Словно в насмешку, в полупустом автобусе напротив Нины села девушка лет восемнадцати, с малышом в кенгурушке. Совсем крошечный, от силы пара месяцев от роду, он смешно морщил еле заметные бровки, прижимаясь с маминой груди, инстинктивно ища защиту от огромного нового мира. Нина, как кролик на удава, смотрела на яркую картинку, не в силах оторвать глаз. Когда малыш, упорно тычась в маму, нашёл ротиком грудь и жадно приник к ней, юная мамочка, прикрыв пелёночкой трогательный процесс, смущённо поглядела по сторонам, а Нина, не сдержав рвущихся наружу рыданий, выбежала из автобуса и бросилась прочь, не разбирая дороги. Слезы заливали лицо, девушка наталкивалась на людей, спотыкалась о чьи-то сумки и задевала стены домов.

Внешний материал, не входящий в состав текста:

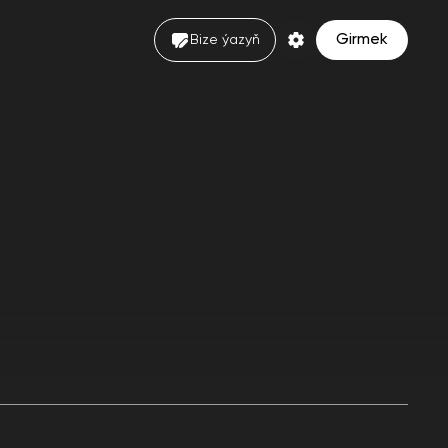
Girmek
Bize ýazyň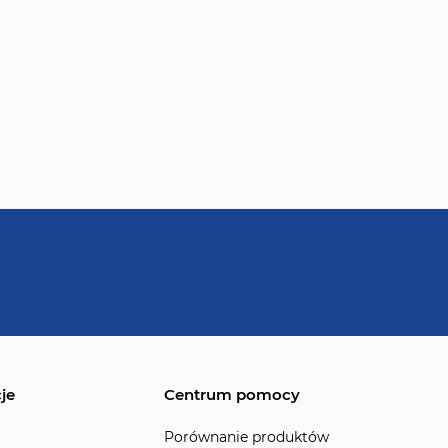
je
Centrum pomocy
Porównanie produktów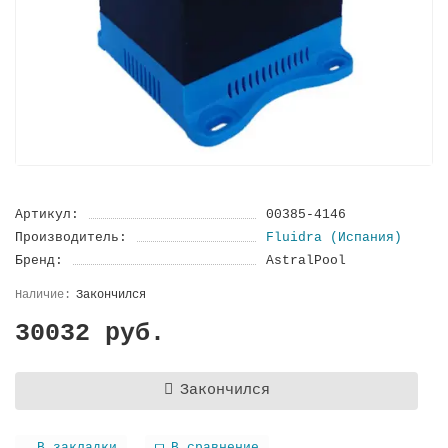
Артикул:
00385-4146
Производитель:
Fluidra (Испания)
Бренд:
AstralPool
Закончился
30032 руб.
Закончился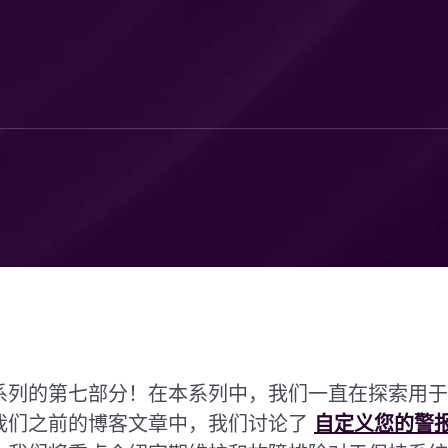
系列的第七部分！在本系列中，我们一直在探索用于
我们之前的博客文章中，我们讨论了
自定义您的警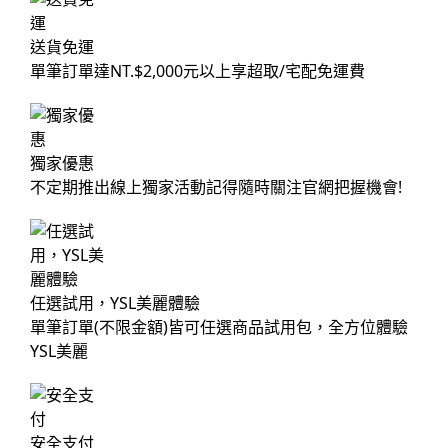
送貨免運
單筆訂單達NT.$2,000元以上享超取/宅配免運費
獨家優惠
不定期推出線上獨家活動記得隨時關注官網把握機會!
任選試用，YSL美麗體驗
單筆訂單(不限金額)皆可任選商品試用包，全方位體驗
YSL美麗
安全支付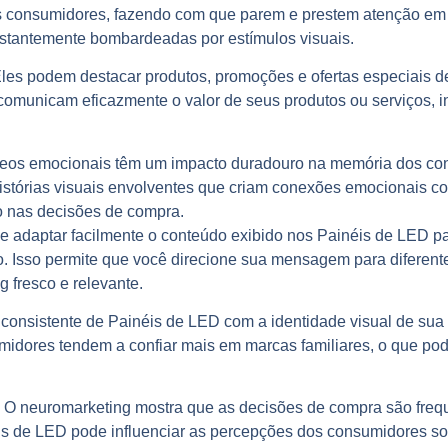
os consumidores, fazendo com que parem e prestem atenção em
tantemente bombardeadas por estímulos visuais.
les podem destacar produtos, promoções e ofertas especiais de
comunicam eficazmente o valor de seus produtos ou serviços, i
eos emocionais têm um impacto duradouro na memória dos co
istórias visuais envolventes que criam conexões emocionais c
 nas decisões de compra.
 adaptar facilmente o conteúdo exibido nos Painéis de LED p
co. Isso permite que você direcione sua mensagem para diferen
 fresco e relevante.
consistente de Painéis de LED com a identidade visual de sua
idores tendem a confiar mais em marcas familiares, o que pod
O neuromarketing mostra que as decisões de compra são fre
is de LED pode influenciar as percepções dos consumidores so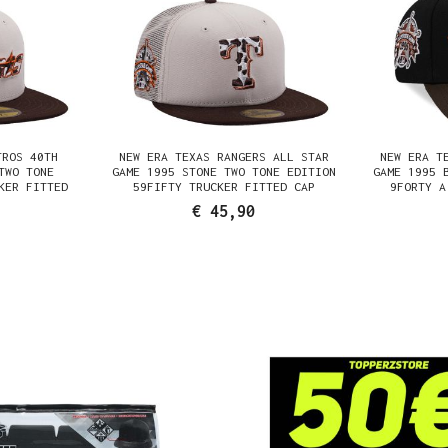
TROS 40TH
NEW ERA TEXAS RANGERS ALL STAR
NEW ERA T
TWO TONE
GAME 1995 STONE TWO TONE EDITION
GAME 1995 
KER FITTED
59FIFTY TRUCKER FITTED CAP
9FORTY A
€ 45,90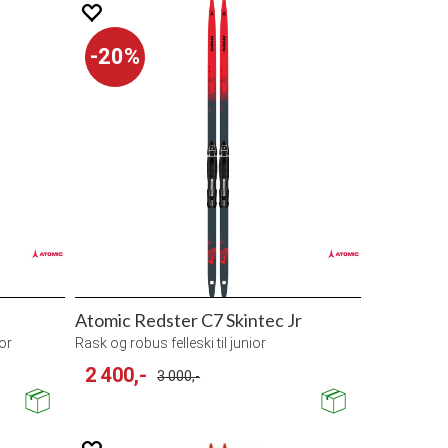
20%
Atomic Redster C7 Skintec Jr
ior
Rask og robus felleski til junior
2 400,-
3 000,-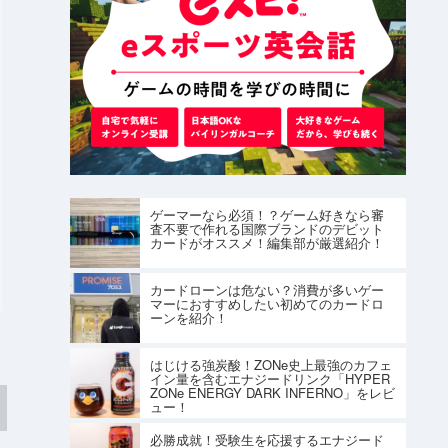
ゲーマーなら必須！？ゲーム好きなら審
査不要で作れる国際ブランドのデビット
カードがオススメ！編集部が厳選紹介！
カードローンは危ない？消費が多いゲー
マーにおすすめしたい初めてのカードロ
ーンを紹介！
はじける強炭酸！ZONe史上最強のカフェ
イン量を含むエナジードリンク「HYPER
ZONe ENERGY DARK INFERNO」をレビ
ュー！
必勝成就！受験生を応援するエナジード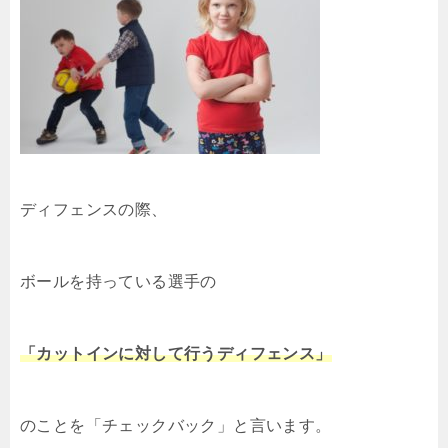
ディフェンスの際、
ボールを持っている選手の
「カットインに対して行うディフェンス」
のことを「チェックバック」と言います。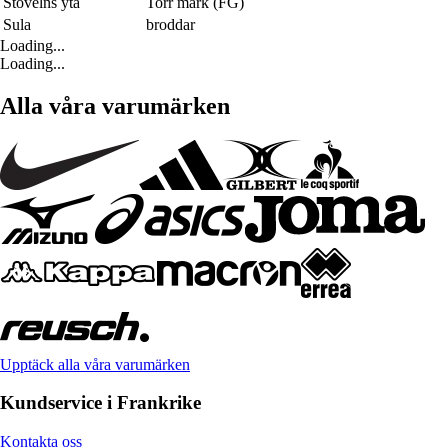
Stövelns yta
Torr mark (FG)
Sula
broddar
Loading...
Loading...
Alla våra varumärken
Upptäck alla våra varumärken
Kundservice i Frankrike
Kontakta oss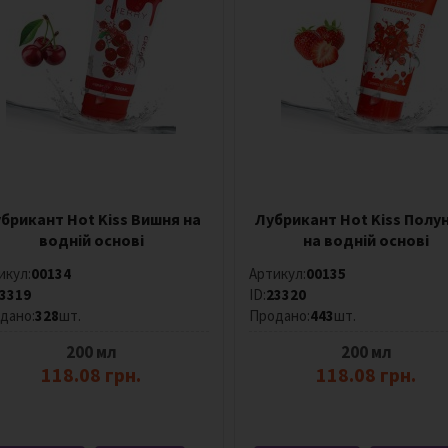
брикант Hot Kiss Вишня на
Лубрикант Hot Kiss Полу
водній основі
на водній основі
икул:
00134
Артикул:
00135
3319
ID:
23320
дано:
328
шт.
Продано:
443
шт.
200 мл
200 мл
118.08 грн.
118.08 грн.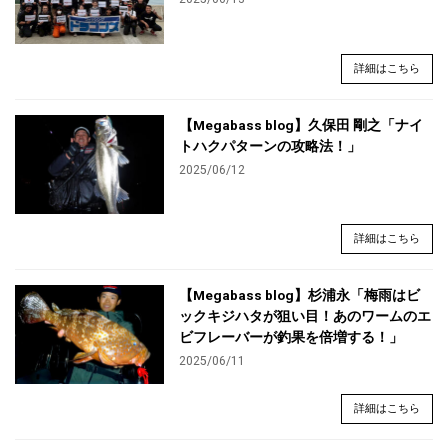
詳細はこちら
【Megabass blog】久保田 剛之「ナイ
トハクパターンの攻略法！」
2025/06/12
詳細はこちら
【Megabass blog】杉浦永「梅雨はビ
ックキジハタが狙い目！あのワームのエ
ビフレーバーが釣果を倍増する！」
2025/06/11
詳細はこちら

Пришла в себя она уже на улице, с трудом понимая, где находится. Осмотревшись, Нина решила пойти пешком, не испытывая больше судьбу. Она шла, глядя под ноги, чтобы, не дай бог, не наткнуться взглядом на очередную счастливую маму с ребёнком.

С трудом волоча ноги, Нина добралась до заброшенной маминой квартиры, села на пол в узком коридоре и разрыдалась. Когда человек плачет, что бы там ни говорили, в глубине души ему, как и в детстве, хочется, чтобы его пожалели. Словом, прикосновением, объятием, просто присутствием рядом. Мы, как ни странно, плачем для кого-то. Даже в самом большом горе мы обращаемся к тому, от кого ждём поддержки и слов утешения. Даже теряя близких навсегда, часто с рыданиями или тихими слезами обращаемся к ушедшим с внутренним криком «услышь, помоги, облегчи страдания». А уж если тот, кому направляем идущие из самого сердца слова, жив и может нас услышать, то призыв к нему много сильнее, и тем горше и больней, если он так и не услышал, так и не пожалел, так и не помог…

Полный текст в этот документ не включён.